Dropbox Shows Off Sleek New San Francisco Headquarters

LA TIMES

April 26,2012
Published in: Los Angeles Times
Author: Jessica Guynn

Dropbox shows off sleek new San Francisco headquarters

The booming tech firm gives the city’s tech-friendly mayor a tour of the work site, which includes a cafe, gym and music lounge.

SAN FRANCISCO — Dropbox can now tick off one of the major benefits of being a booming tech firm — fabulous new digs, complete with cafe, gym and music lounge.

Founder and Chief Executive Drew Houston gave the city’s tech-friendly mayor a tour of the company’s sleek new headquarters that sports major-league views of the San Francisco Giants’ ballpark and the San Francisco Bay.

The tour came just a day after Google introduced its own competing cloud storage service that lets users load photos, documents, and videos and access them from Web-connected devices. If Houston was sweating the competition from yet another industry giant, he wasn’t showing it.

“Google has been on the horizon since we founded the company,” Houston said Wednesday. “I am still feeling really good about the stuff we are building and the stuff we have cooking.”

In his trademark hoodie and jeans, he showed Mayor Ed Lee around the 2 acres on a single floor of premium San Francisco commercial real estate.

It’s the latest start-up Shangri-La, perks-filled cocoons designed to keep workers at their desks building the next big thing. No one at Dropbox has an office, not even Houston; there’s just a rolling tundra of desks. The cafe is set to open as soon as the company completes a nationwide hunt to hire a chef.

A big draw for musicians at Dropbox is a music lounge lit by chandeliers and outfitted with a grand piano, guitars and drums for Friday night jam sessions. A guitarist, Houston used to play ’90s covers with alternative rock band Angry Flannel in Boston and originally dubbed his company “Even Flow” after one of his favorite Pearl Jam tunes.

Whimsically named conference rooms include the “Bromance Chamber,” for some one-on-one time, and “The Breakup Room,” presumably for some alone time. One conference room has been set aside for building elaborate Lego sculptures, and another is appropriately called “First World Problem.”

“Doorman Drew” is named not after Houston, but the doorman at Dropbox’s previous digs, 12,000 square feet of far more modest space in an older building on a seedy stretch of Market Street.

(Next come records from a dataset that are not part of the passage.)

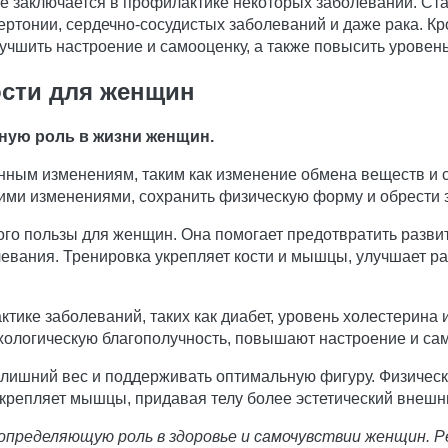
е заключается в профилактике некоторых заболеваний. Ст
ертонии, сердечно-сосудистых заболеваний и даже рака. Кр
учшить настроение и самооценку, а также повысить уровень
ости для женщин
ную роль в жизни женщин.
енным изменениям, таким как изменение обмена веществ и
тими изменениями, сохранить физическую форму и обрести 
го пользы для женщин. Она помогает предотвратить развит
евания. Тренировка укрепляет кости и мышцы, улучшает раб
ктике заболеваний, таких как диабет, уровень холестерина 
логическую благополучность, повышают настроение и самоо
лишний вес и поддерживать оптимальную фигуру. Физическ
укрепляет мышцы, придавая телу более эстетический внешн
 определяющую роль в здоровье и самочувствии женщин.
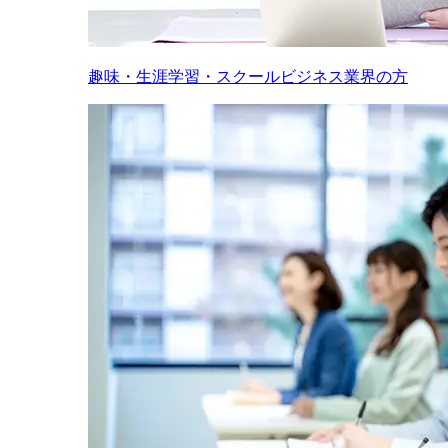
趣味・生涯学習・スクールビジネス業界の方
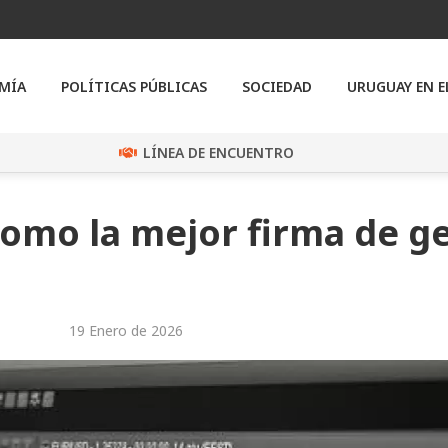
MÍA
POLÍTICAS PÚBLICAS
SOCIEDAD
URUGUAY EN 
LÍNEA DE ENCUENTRO
como la mejor firma de g
19 Enero de 2026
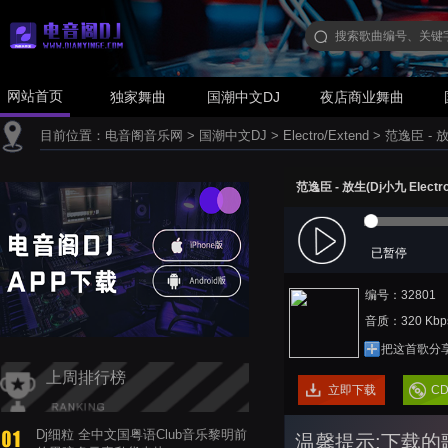
网站首页
独家舞曲
国潮中文DJ
夜店商业舞曲
目前位置：
电音阁音乐网
>
国潮中文DJ
>
Electro/Extend
>
范逸臣 - 放生
范逸臣 - 放生(Dj小九 Electro
已暂停
编号：32801
音质：320 Kbp
把这首歌分
上周排行榜
立即下载
C
Dj细粒 全中文国粤语Club音乐黎明前
温馨提示:下载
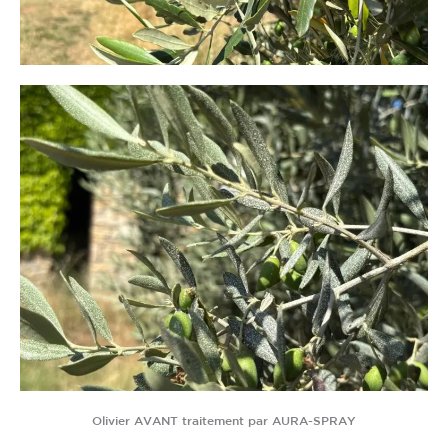
Olivier AVANT traitement par AURA-SPRAY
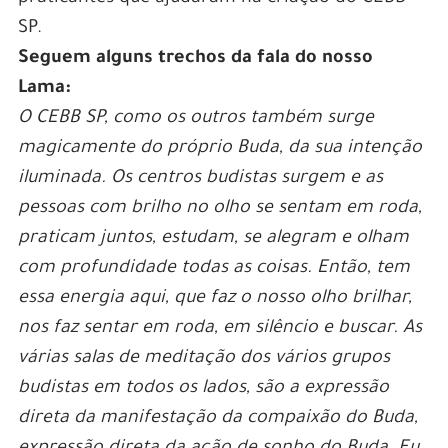
SP.
Seguem alguns trechos da fala do nosso
Lama:
O CEBB SP, como os outros também surge
magicamente do próprio Buda, da sua intenção
iluminada. Os centros budistas surgem e as
pessoas com brilho no olho se sentam em roda,
praticam juntos, estudam, se alegram e olham
com profundidade todas as coisas. Então, tem
essa energia aqui, que faz o nosso olho brilhar,
nos faz sentar em roda, em silêncio e buscar. As
várias salas de meditação dos vários grupos
budistas em todos os lados, são a expressão
direta da manifestação da compaixão do Buda,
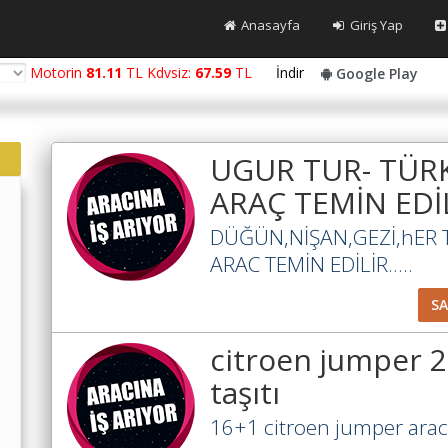
Anasayfa
Giriş Yap
Motorin
81.11
TL Kdvsiz:
67.59
TL
İndir
Google Play
UGUR TUR- TÜRK
ARAÇ TEMİN EDİL
DÜĞÜN,NİŞAN,GEZİ,hER
ARAC TEMİN EDİLİR.....
S
citroen jumper 
taşıtı
16+1 citroen jumper aracı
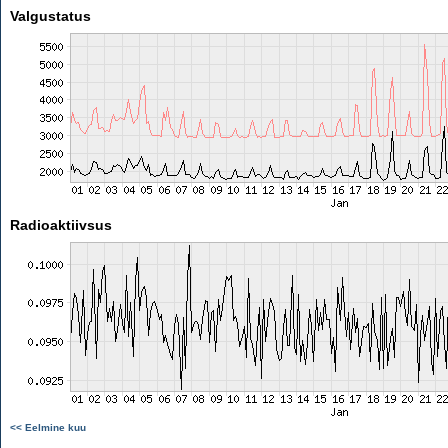
Valgustatus
Radioaktiivsus
<< Eelmine kuu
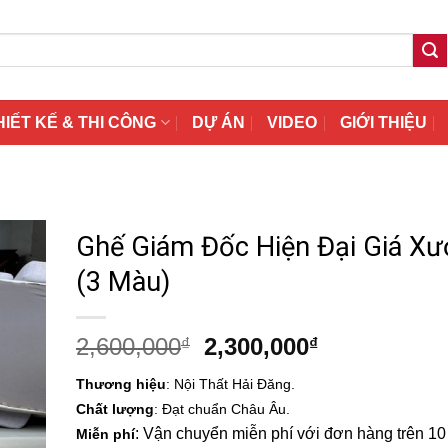
HIẾT KẾ & THI CÔNG
DỰ ÁN
VIDEO
GIỚI THIỆU
Ghế Giám Đốc Hiện Đại Giá X
(3 Màu)
Giá
Giá
2,600,000
2,300,000
₫
₫
gốc
hiện
Thương hiệu
: Nội Thất Hải Đăng.
là:
tại
Chất lượng
: Đạt chuẩn Châu Âu.
2,600,000₫.
là:
: Vận chuyển miễn phí với đơn hàng trên 10 t
Miễn phí
2,300,000₫.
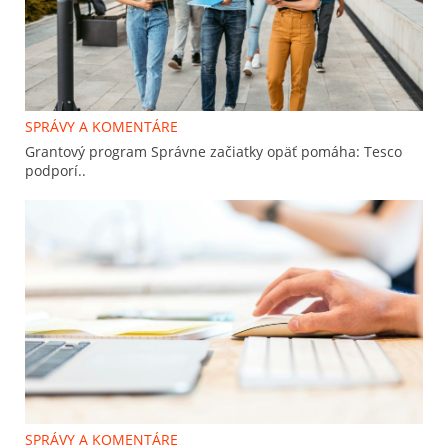
SPRÁVY A KOMENTÁRE
Grantový program Správne začiatky opäť pomáha: Tesco
podporí..
SPRÁVY A KOMENTÁRE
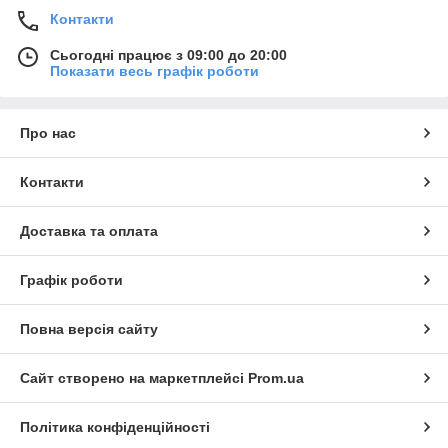
Контакти
Сьогодні працює з 09:00 до 20:00
Показати весь графік роботи
Про нас
Контакти
Доставка та оплата
Графік роботи
Повна версія сайту
Сайт створено на маркетплейсі
Prom.ua
Політика конфіденційності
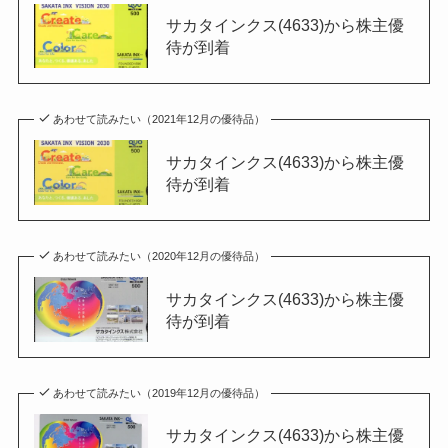
サカタインクス(4633)から株主優
待が到着
あわせて読みたい（2021年12月の優待品）
サカタインクス(4633)から株主優
待が到着
あわせて読みたい（2020年12月の優待品）
サカタインクス(4633)から株主優
待が到着
あわせて読みたい（2019年12月の優待品）
サカタインクス(4633)から株主優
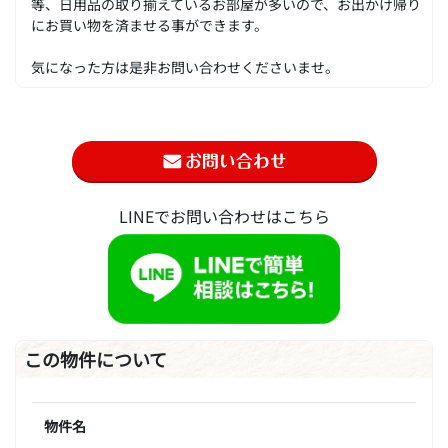
等、日用品の取り揃えているお部屋が多いので、お出かけ帰り
にお買い物を済ませる事ができます。
気になった方は是非お問い合わせくださいませ。
LINEでお問い合わせはこちら
この物件について
物件名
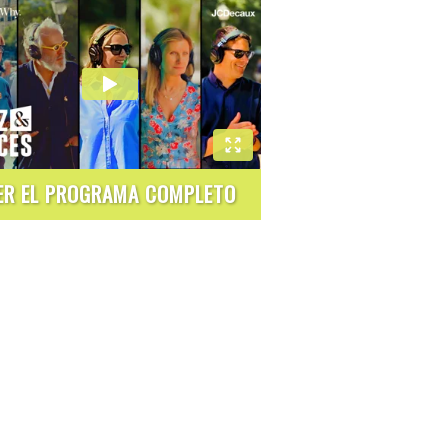
ER EL PROGRAMA COMPLETO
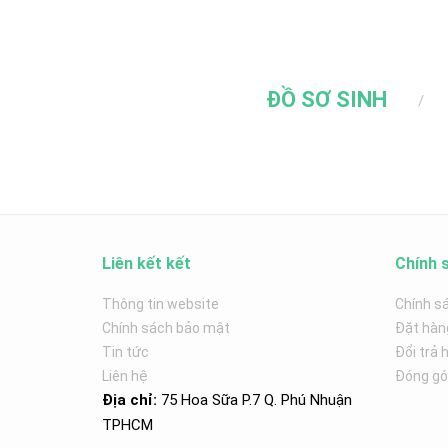
ĐỒ SƠ SINH
Liên kết kết
Chính 
Thông tin website
Chính s
Chính sách bảo mật
Đặt hàn
Tin tức
Đổi trả 
Liên hệ
Đóng góp
Địa chỉ:
75 Hoa Sữa P.7 Q. Phú Nhuận
TPHCM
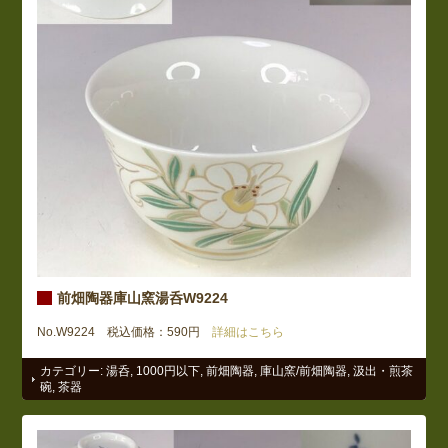
前畑陶器庫山窯湯呑W9224
No.W9224 税込価格：590円
詳細はこちら
カテゴリー:
湯呑
,
1000円以下
,
前畑陶器
,
庫山窯/前畑陶器
,
汲出・煎茶
碗
,
茶器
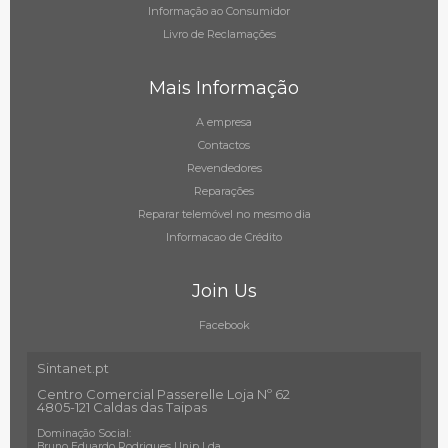
Informação ao Consumidor
Livro de Reclamações
Mais Informação
A empresa
Contactos
Revendedores
Reparações
Reparar telemóvel no mesmo dia
Informacao de Crédito
Join Us
Facebook
Sintanet.pt
Centro Comercial Passerelle Loja Nº 62
4805-121 Caldas das Taipas
Dominação Social:
Bruno Eduardo Rodrigues Unip Lda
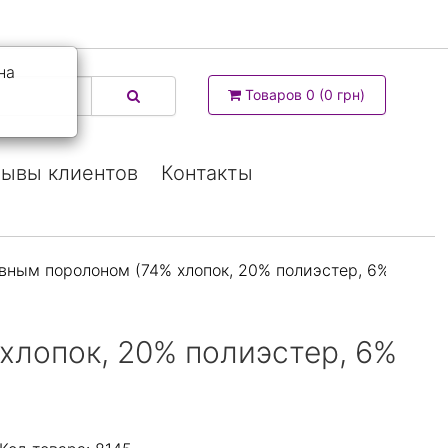
на
Товаров 0 (0 грн)
ывы клиентов
Контакты
вным поролоном (74% хлопок, 20% полиэстер, 6% эласт
хлопок, 20% полиэстер, 6%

Houston called the airy 87,000-square-foot headquarters, which has exposed duct work and 21st century “Mad Men” minimalist decor, an “upgrade.” It also makes a significant bet on Dropbox’s future — it has enough room to accommodate 550 staffers. The company currently has 120.

“I can’t think of a better place in the world to start a company,” Houston said. “I am really proud to put down roots here.”

Dropbox has enjoyed a storybook rise to success, quickly growing to more than 50 million users despite competition from Apple and Microsoft. Last year the company raised $250 million in venture capital funding, including celebrity investments from U2’s Bono and his bandmate, the Edge, giving Dropbox a valuation of $4 billion and making it one of an elite group of San Francisco start-ups such as Airbnb and Square that have attracted hundreds of millions of dollars at sky-high valuations.

The mighty explosion of tech start-ups not seen in San Francisco since the height of the dot-com boom more than a decade ago has created tens of thousands of jobs and set off a mad scramble for pricey apartments. City officials are banking on companies like Dropbox to breathe life into the economy and help clean up stubbornly blighted stretches. They have doled out tax breaks and other incentives.

Lee is the tech industry’s cheerleader in chief as more companies set up shop in San Francisco. Influential start-up investor Ron Conway promoted the mayor’s election campaign with a music video filmed on the deck of Conway’s Pacific Heights pad featuring Twitter cofounder Biz Stone and Giants pitcher Brian Wilson to the refrain of rapper and tech entrepreneur MC Hammer’s “Too Legit to Quit.”

Lee credited the growth of companies like Dropbox in helping San Francisco survive cuts to state and federal funding. And he called on Dropbox employees to help the city think outside the box and find creative solutions to the paucity of low-income housing and the plight of the homeless.

“San Francisco is ground zero for innovative companies like Dropbox,” Lee said.